Comment by Workaccount2
6 months ago
I'm as big of a proponent on solar as anyone, but to avoid confusion, understand that those cheap solar figures come from using state subsidized Chinese panels on near worthless land in the cloudless remote southwest.
If you are trying to use American made panels near population centers in the Northeast or the Midwest, the economics become much more challenging.
California obtains almost 80% of their daily needs from solar, and is the world’s fourth largest economy. Almost the entire US could run off of solar and batteries based on current utility scale costs of both technologies (but will likely continue to use a mix of nuclear, renewables, batteries, transmission, demand response, and fossil gas for filling in the gaps as learning curves continue to deliver cheaper low carbon energy).
It's simply a matter of will (or in the case of the US, lack thereof).
https://blog.gridstatus.io/caiso-beats-the-heat/
https://blog.gridstatus.io/caiso-batteries-apr-2024/
https://docs.nrel.gov/docs/fy04osti/35097.pdf
https://elements.visualcapitalist.com/how-much-land-power-us...
https://insideclimatenews.org/news/31072025/inside-clean-ene...
https://ember-energy.org/latest-insights/solar-electricity-e...
https://electrek.co/2025/06/20/batteries-are-so-cheap-now-so...
https://cleantechnica.com/2025/04/26/there-is-one-clear-winn...
No they don't. They get 56% of their power from coal:
https://en.m.wikipedia.org/wiki/Electricity_sector_in_China#...
And they onboarded more coal plants in 2024 than any time in the prev 10 years:
https://www.carbonbrief.org/chinas-construction-of-new-coal-...
Perhaps you replied to the wrong comment? The one you replied to speaks to California, not China.
US coal plant phase out tracking at https://coal.sierraclub.org/coal-plant-map and https://www.eia.gov/todayinenergy/detail.php?id=64604 | Europe at https://beyondfossilfuels.org/europes-coal-exit/
(existing coal is more expensive than new renewables and storage in the US and Europe, I cannot speak to the cost in China)
> And they onboarded more coal plants in 2024 than any time in the prev 10 years:
Which is a statistic missing the forest for the trees.
In 2025 the Chinese coal consumption has in absolute terms decreased while they have kept building.
New built renewables are able to both absorb all new demand and reduce coal usage.
Sure, it would be better to not build coal plants sitting idle and instead spend the money on renewables and storage.
Through selectively quoting facts you make it seem like China is expanding their coal usage which is incorrect.
And China's biggest solar and wind farms are in Gansu and Xinjiang. Which is even more remote.
China developed and built many UHVDC transmission lines to deal with it.
True. But as usual there is more to it. US is running on cheap fossil fuels to most part, though the renewables aren't negligible too. The fossil fuels are actually subsidized, and they are cheap because they are results of exploitation of cheap land.
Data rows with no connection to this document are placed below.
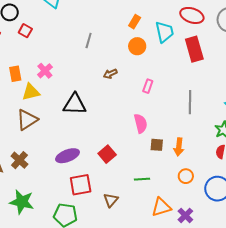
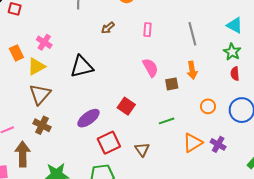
orange arrow: (179, 147) -> (192, 70), moved
brown cross: (19, 160) -> (42, 125), moved

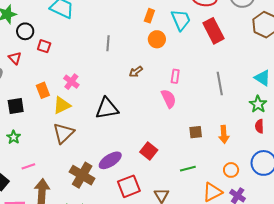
pink semicircle: (150, 68) -> (169, 99), moved
orange arrow: (192, 70) -> (224, 134), moved
orange circle: (208, 106) -> (231, 170), moved
brown cross: (42, 125) -> (82, 175), moved, size x1.4

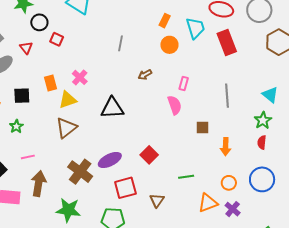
brown square: (196, 132) -> (202, 127), moved

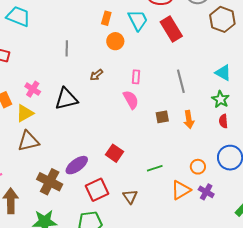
black triangle: (112, 108) -> (66, 99), moved
brown triangle: (66, 128) -> (28, 141), turned 35
orange arrow: (226, 147) -> (189, 119), moved

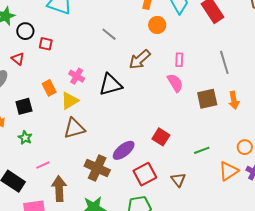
gray line: (67, 48) -> (109, 34), turned -49
brown arrow: (96, 75) -> (140, 59), size x1.6
brown square: (162, 117) -> (207, 99), size x1.5

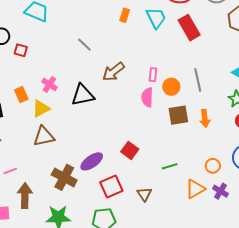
orange circle: (157, 25) -> (171, 87), moved
pink semicircle: (175, 83) -> (147, 97), turned -150

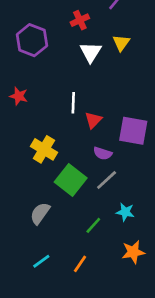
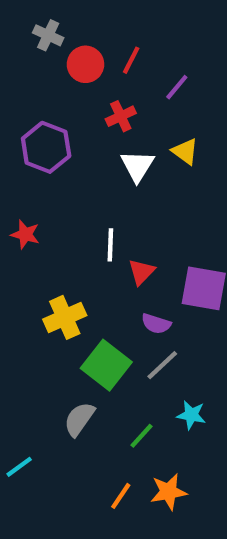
yellow triangle: (121, 43) -> (185, 151), turned -30
yellow cross: (44, 149) -> (65, 317), turned 35
gray semicircle: (40, 213) -> (79, 419), moved
orange star: (133, 252) -> (168, 492), moved
cyan line: (41, 261) -> (19, 467), moved

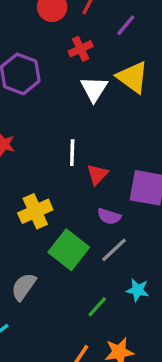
yellow triangle: (185, 151) -> (133, 77), size x1.5
gray semicircle: (79, 419) -> (24, 287), moved

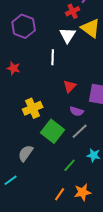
red cross: (81, 49) -> (73, 11), moved
white line: (72, 153) -> (53, 57), moved

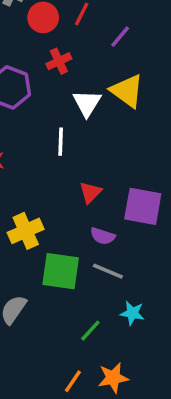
red cross: (73, 11) -> (59, 61), moved
green square: (53, 131) -> (61, 271), turned -30
gray line: (80, 131) -> (108, 271), turned 66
On top of that there are subsidies like tax breaks on the drilling costs etc.. To be fair this is also the case for hydroelectric etc.
So, similar dynamic. If the oil fields, coal mines etc would be sitting on prime land, you wouldn't have it this cheap. If there weren't subsidies, they wouldn't have been this cheap. It's very hard to compare different energy sources because of this. But solar being cheap isn't only a Chiblnese phenomenon. India, Spain etc all prove this. It's cheap when you have a lot of empty land and sunshine.
Ridiculously cheap power is what turns near worthless land into valuable land.